The results also show significant LSM relative reductions compared to pooled placebo in aspartate aminotransferase for pegozafermin 3 mg once weekly, 27 mg once weekly, and 36 mg once every 2 weeks.
The treatment also resulted in significantly improvements in triglycerides (9 mg once weekly, 27 mg once weekly, and 18 mg once every 2 weeks), LDL-C (9 mg once weekly and 27 mg once weekly), HDL-C (3 mg once weekly and 18 mg once every 2 weeks), non-HDL-C (9 mg once weekly and 27 mg once weekly), adiponectin (all doses except for 36 mg once every 2 weeks), PRO-C3 (27 mg once weekly), and bodyweight (27 mg once weekly). C
However, there were not significant improvements found in insulin resistance or HbA1c.

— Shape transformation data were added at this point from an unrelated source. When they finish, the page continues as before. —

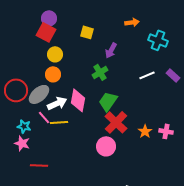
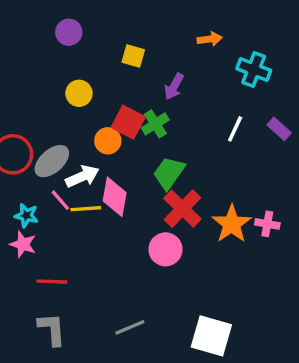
red square: (46, 32) -> (128, 122), moved
orange circle: (53, 74) -> (108, 141), moved
white line: (147, 75) -> (235, 129), turned -42
pink diamond: (78, 100) -> (115, 197), moved
orange star: (145, 131) -> (232, 224), size x1.6

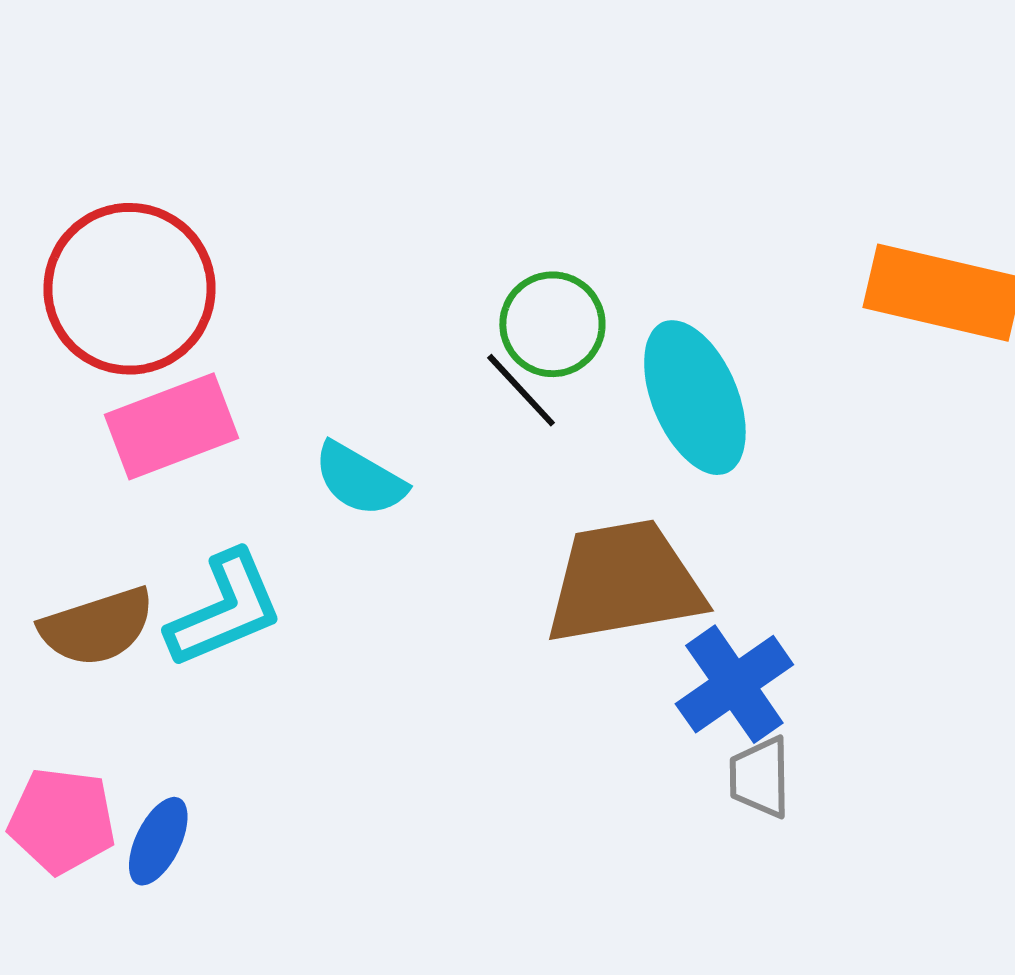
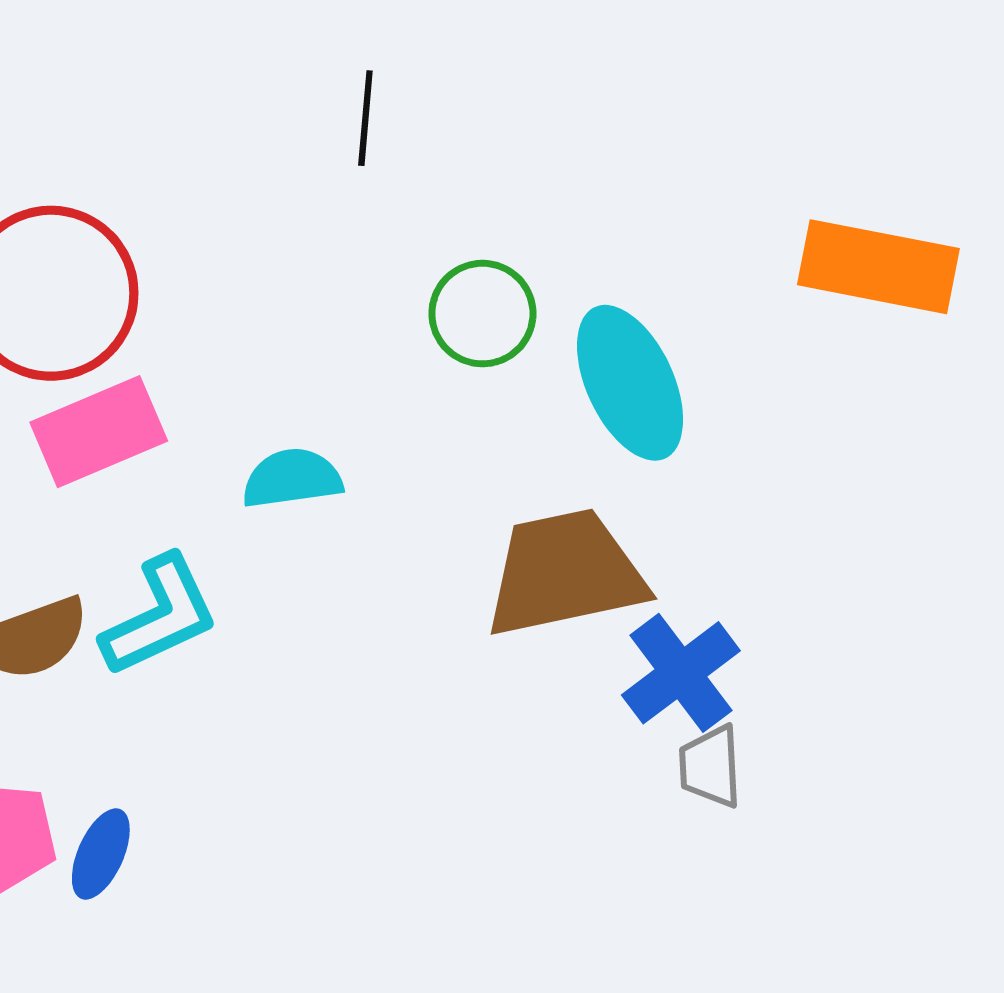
black line: (521, 390) -> (365, 118), moved, turned 50
cyan semicircle: (360, 479) -> (292, 478), turned 144

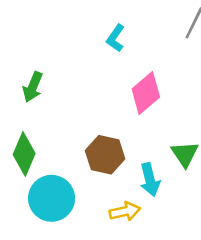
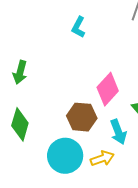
pink diamond: (146, 93) -> (108, 89), moved
cyan circle: (52, 198) -> (65, 156), moved

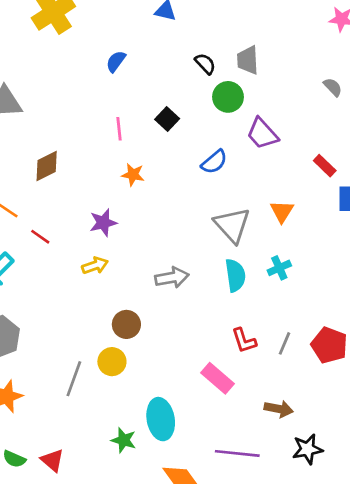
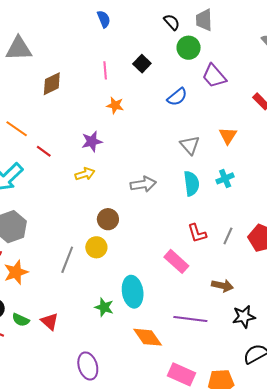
blue semicircle: (116, 61) -> (104, 19), turned 120
brown diamond: (47, 166) -> (52, 84), moved
gray triangle: (232, 225) -> (190, 145), size x0.7

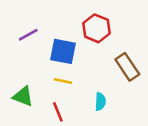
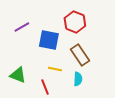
brown rectangle: (127, 67) -> (80, 55), moved
yellow line: (63, 81) -> (55, 69), moved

“Pegozafermin was generally well tolerated and associated with clinically meaningful reductions in liver fat, measures of liver function, and circulating lipids. Further evaluation of pegozafermin in individuals with NASH is warranted,” the authors wrote.
The study, “Safety, pharmacokinetics, and pharmacodynamics of pegozafermin in patients with non-alcoholic steatohepatitis: a randomized, double-blind, placebo-controlled, phase 1b/2a multiple-ascending-dose study,” was published online in The Lancet Gastroenterology & Hepatology.